ESG, SRI, impact investment: all of these names and acronyms point to the same reality, which is that the demand for responsible investment has moved from promise to fact. The need for long-term appreciation of risks beyond pure financial factors — even more so in the face of today’s uncertain health crisis — is pushing for accelerated demand from investors toward the full integration of Environment, Social, and Governance dimensions in the investment strategies run by asset managers.
About the Author: Sophie is VP Strategy at Dataiku where she drives strategic projects and helps financial players on their path to Enterprise AI. She has 14 years of experience in the asset management industry and notably acted as COO for a multi-asset portfolio management division, conducting large scale IT, regulatory, and transformation projects, including active development of responsible investment.
“Our ambition is to better take into account environmental, social, and governance-related risks in investment decisions.” What could sound straightforward is turning into a true mind bender for all investment professionals who are confronted with pressure from regulators, NGOs, and clients to act and demonstrate.
At the same time, the markets are still very much trying to get a full grasp on the topic, struggling to put frameworks in place on subjects (not to mention public debate and regulations) that continuously evolve.

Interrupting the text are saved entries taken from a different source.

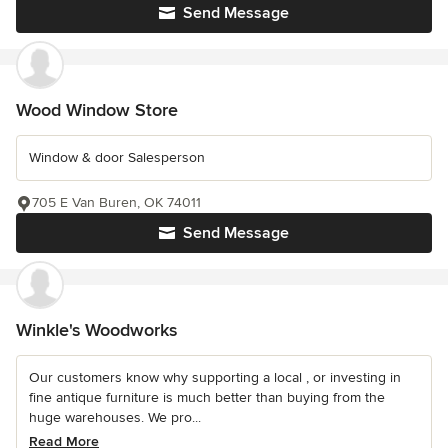
Send Message
Wood Window Store
Window & door Salesperson
705 E Van Buren, OK 74011
Send Message
Winkle's Woodworks
Our customers know why supporting a local , or investing in
fine antique furniture is much better than buying from the
huge warehouses. We pro...
Read More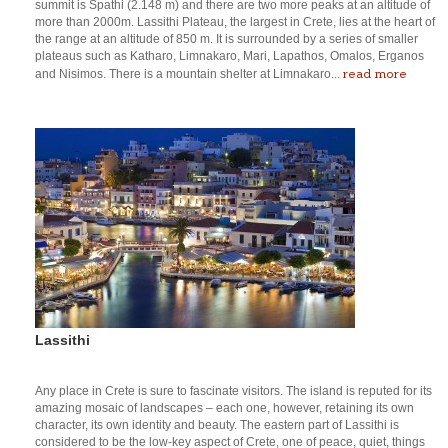
summit is Spathi (2.148 m) and there are two more peaks at an altitude of
more than 2000m. Lassithi Plateau, the largest in Crete, lies at the heart of
the range at an altitude of 850 m. It is surrounded by a series of smaller
plateaus such as Katharo, Limnakaro, Mari, Lapathos, Omalos, Erganos
read more
and Nisimos. There is a mountain shelter at Limnakaro...
Lassithi
Any place in Crete is sure to fascinate visitors. The island is reputed for its
amazing mosaic of landscapes – each one, however, retaining its own
character, its own identity and beauty. The eastern part of Lassithi is
considered to be the low-key aspect of Crete, one of peace, quiet, things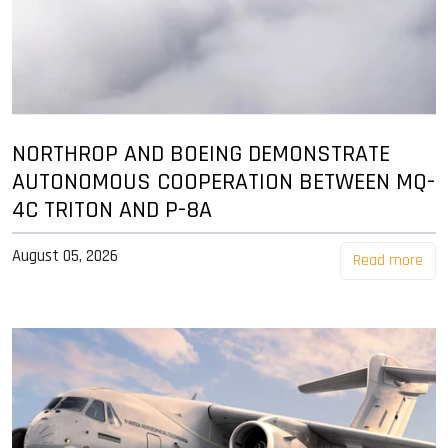
NORTHROP AND BOEING DEMONSTRATE
AUTONOMOUS COOPERATION BETWEEN MQ-
4C TRITON AND P-8A
August 05, 2026
Read more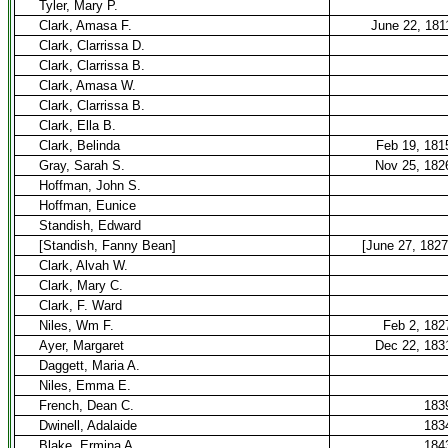
Tyler, Mary P.
Clark, Amasa F.
June 22, 181
Clark, Clarrissa D.
Clark, Clarrissa B.
Clark, Amasa W.
Clark, Clarrissa B.
Clark, Ella B.
Clark, Belinda
Feb 19, 181
Gray, Sarah S.
Nov 25, 182
Hoffman, John S.
Hoffman, Eunice
Standish, Edward
[Standish, Fanny Bean]
[June 27, 1827
Clark, Alvah W.
Clark, Mary C.
Clark, F. Ward
Niles, Wm F.
Feb 2, 182
Ayer, Margaret
Dec 22, 183
Daggett, Maria A.
Niles, Emma E.
French, Dean C.
183
Dwinell, Adalaide
183
Blake, Ermina A.
184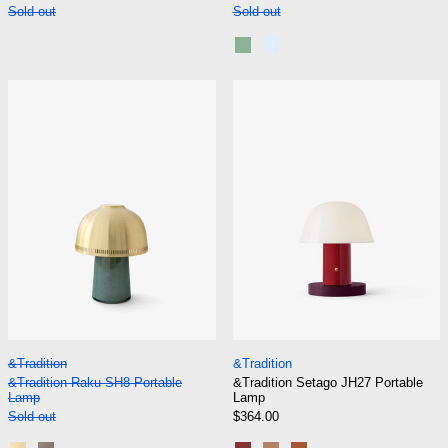
Sold out
Sold out
Rusty Mint
Blue Silver
&Tradition Raku SH8 Portable Lamp
&Tradition Set
&Tradition Raku SH8 Portable Lamp
&Tradition Setago
&Tradition
&Tradition
&Tradition Raku SH8 Portable
&Tradition Setago JH27 Portable
Lamp
Lamp
Sold out
$364.00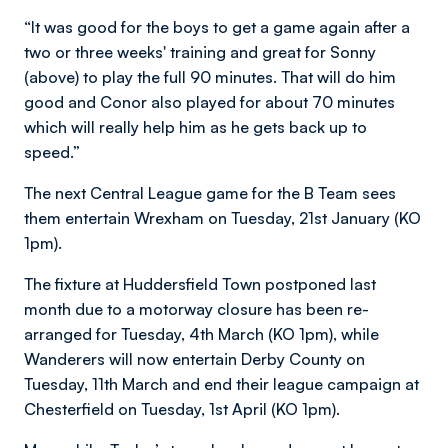
“It was good for the boys to get a game again after a
two or three weeks' training and great for Sonny
(above) to play the full 90 minutes. That will do him
good and Conor also played for about 70 minutes
which will really help him as he gets back up to
speed.”
The next Central League game for the B Team sees
them entertain Wrexham on Tuesday, 21st January (KO
1pm).
The fixture at Huddersfield Town postponed last
month due to a motorway closure has been re-
arranged for Tuesday, 4th March (KO 1pm), while
Wanderers will now entertain Derby County on
Tuesday, 11th March and end their league campaign at
Chesterfield on Tuesday, 1st April (KO 1pm).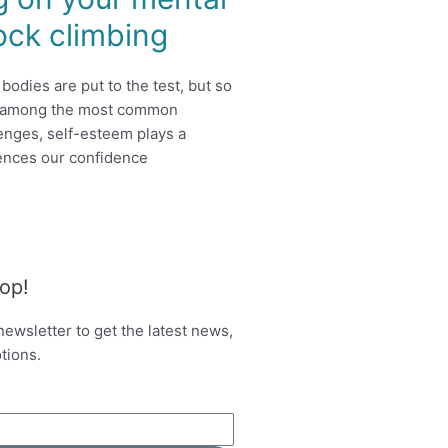
ock climbing
bodies are put to the test, but so
d among the most common
enges, self-esteem plays a
luences our confidence
oop!
newsletter to get the latest news,
tions.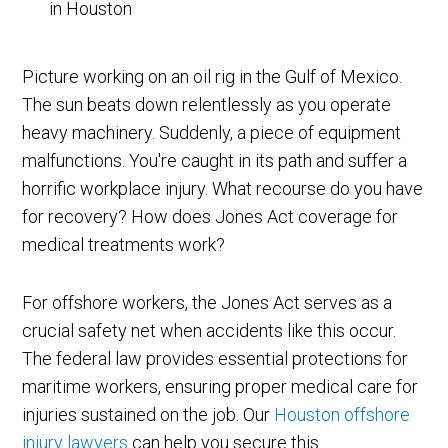
Picture working on an oil rig in the Gulf of Mexico.
The sun beats down relentlessly as you operate
heavy machinery. Suddenly, a piece of equipment
malfunctions. You're caught in its path and suffer a
horrific workplace injury. What recourse do you have
for recovery? How does Jones Act coverage for
medical treatments work?
For offshore workers, the Jones Act serves as a
crucial safety net when accidents like this occur.
The federal law provides essential protections for
maritime workers, ensuring proper medical care for
injuries sustained on the job. Our
Houston offshore
injury lawyers
can help you secure this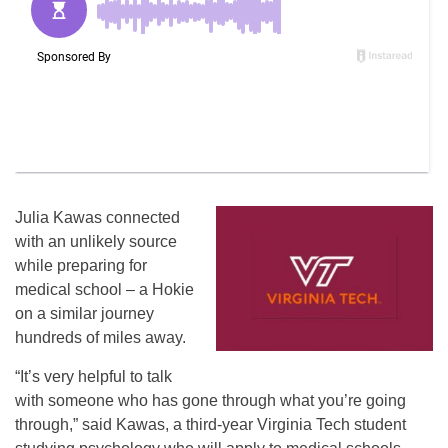
Julia Kawas connected
with an unlikely source
while preparing for
medical school – a Hokie
on a similar journey
hundreds of miles away.
“It’s very helpful to talk
with someone who has gone through what you’re going
through,” said Kawas, a third-year Virginia Tech student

On top of this uncertainty are strong local specificities plus a general lack of stakeholder alignment on the appropriate KPIs to track the different ESG components, and it’s easy to see why the topic is so complex.
But waiting for norms to emerge is not an option: asset managers who do not position themselves in a credible manner will simply fail to survive in a market already marked by increased competition, challenges of traditional active strategies by passives and alternatives, and continuous cost of regulation.

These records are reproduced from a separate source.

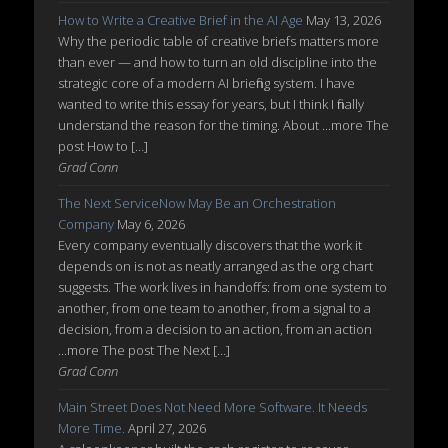
How to Write a Creative Brief in the AI Age
May 13, 2026
Why the periodic table of creative briefs matters more
than ever — and how to turn an old discipline into the
strategic core of a modern AI briefing system. I have
wanted to write this essay for years, but I think I finally
understand the reason for the timing. About ...more The
post How to […]
Grad Conn
The Next ServiceNow May Be an Orchestration
Company
May 6, 2026
Every company eventually discovers that the work it
depends on is not as neatly arranged as the org chart
suggests. The work lives in handoffs: from one system to
another, from one team to another, from a signal to a
decision, from a decision to an action, from an action
...more The post The Next […]
Grad Conn
Main Street Does Not Need More Software. It Needs
More Time.
April 27, 2026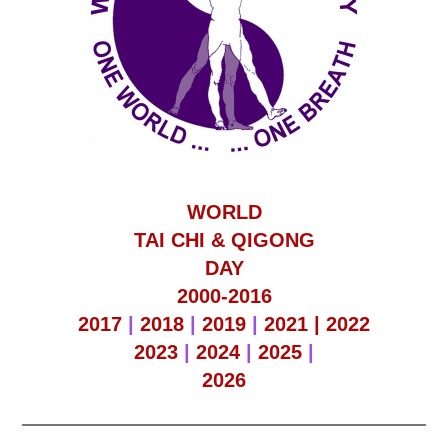
WORLD
TAI CHI & QIGONG
DAY
2000-2016
2017
|
2018
|
2019
|
2021 |
2022
2023
|
2024
|
2025
|
2026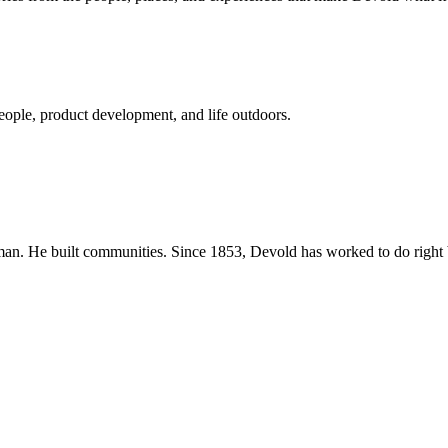
eople, product development, and life outdoors.
n. He built communities. Since 1853, Devold has worked to do right b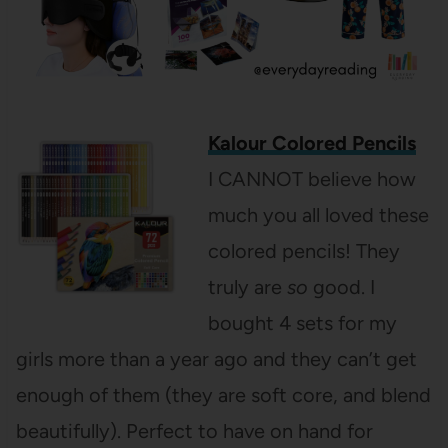
Kalour Colored Pencils
I CANNOT believe how
much you all loved these
colored pencils! They
truly are
so
good. I
bought 4 sets for my
girls more than a year ago and they can’t get
enough of them (they are soft core, and blend
beautifully). Perfect to have on hand for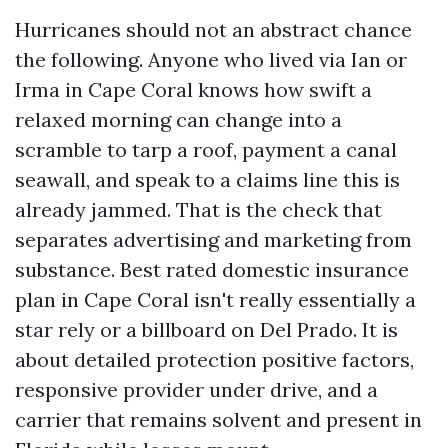
Hurricanes should not an abstract chance
the following. Anyone who lived via Ian or
Irma in Cape Coral knows how swift a
relaxed morning can change into a
scramble to tarp a roof, payment a canal
seawall, and speak to a claims line this is
already jammed. That is the check that
separates advertising and marketing from
substance. Best rated domestic insurance
plan in Cape Coral isn't really essentially a
star rely or a billboard on Del Prado. It is
about detailed protection positive factors,
responsive provider under drive, and a
carrier that remains solvent and present in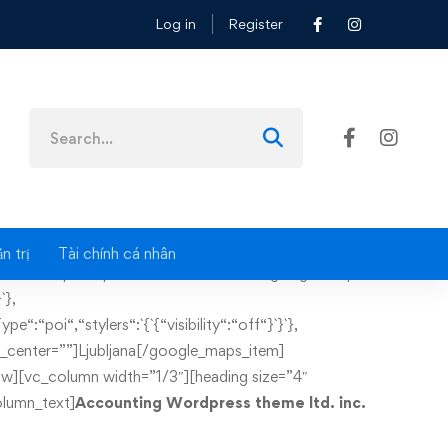
Log in
Register
Search
for:
n trị
Tài chính cá nhân
ttom: 60px !important;}”][vc_column][google_maps
`},
e“:“poi“,“stylers“:`{`{“visibility“:“off“}`}`},
ker_center=””]Ljubljana[/google_maps_item]
w][vc_column width=”1/3″][heading size=”4″
lumn_text]
Accounting Wordpress theme ltd. inc.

Out of the several ingredients needed to win the race for ESG, two stand out as essentials:
- Strong convictions, embedded throughout processes and built on…
- Distinctive ESG models capable of delivering strong ESG-adjusted performance and adapting to ongoing evolutions of the ESG landscape.

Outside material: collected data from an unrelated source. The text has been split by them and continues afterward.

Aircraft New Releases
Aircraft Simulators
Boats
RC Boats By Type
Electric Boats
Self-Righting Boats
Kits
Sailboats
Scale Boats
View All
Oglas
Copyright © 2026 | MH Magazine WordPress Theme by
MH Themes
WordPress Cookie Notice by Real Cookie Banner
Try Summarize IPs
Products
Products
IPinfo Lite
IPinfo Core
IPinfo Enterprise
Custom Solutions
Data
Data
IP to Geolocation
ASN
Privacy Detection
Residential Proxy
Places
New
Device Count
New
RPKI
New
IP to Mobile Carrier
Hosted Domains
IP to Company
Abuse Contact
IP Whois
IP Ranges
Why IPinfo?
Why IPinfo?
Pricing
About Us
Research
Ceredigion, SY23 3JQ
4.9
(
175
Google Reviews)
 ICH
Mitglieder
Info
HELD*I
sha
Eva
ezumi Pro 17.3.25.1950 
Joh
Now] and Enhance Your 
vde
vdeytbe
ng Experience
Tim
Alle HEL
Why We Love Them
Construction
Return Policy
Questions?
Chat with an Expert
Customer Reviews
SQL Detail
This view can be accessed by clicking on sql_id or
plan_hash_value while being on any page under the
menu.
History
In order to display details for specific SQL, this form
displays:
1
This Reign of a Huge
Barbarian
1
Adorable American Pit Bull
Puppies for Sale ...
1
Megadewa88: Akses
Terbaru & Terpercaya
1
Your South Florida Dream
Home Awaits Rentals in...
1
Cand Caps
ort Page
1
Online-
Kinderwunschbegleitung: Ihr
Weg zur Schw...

More and more, investment credos are beginning to evolve and assess the need for alternative data — there's a growing demand for investors to take ESG metrics into account in their investment processes in addition to the low-yield environment pushing for search of additional returns, and both of these are driving the push toward alternative data. To learn more about alternative data in financial markets, check out our comprehensive ebook.
It’s a Data Jungle Out There (& Getting Thicker by the Minute)
Asset managers who enter into the ESG space have to learn to navigate the world of external data providers with their respective frameworks, coverage, naming conventions, and types of data. To which they need to add all the material provided by brokers, research bodies, specialists, NGOs, and news feeds.
Asset managers who want to be serious about ESG more often than not end up juggling more than a dozen providers on top of their traditional financial data sources. And this jungle only gets thicker by the minute: as some large providers (such as MSCI and Sustainalytics) start emerging as industry standards and become commodities, asset managers are encouraged to combine these new must-haves with data issued by smaller organizations focusing on specific topics to have detailed impact tracking and preserve a differentiating edge.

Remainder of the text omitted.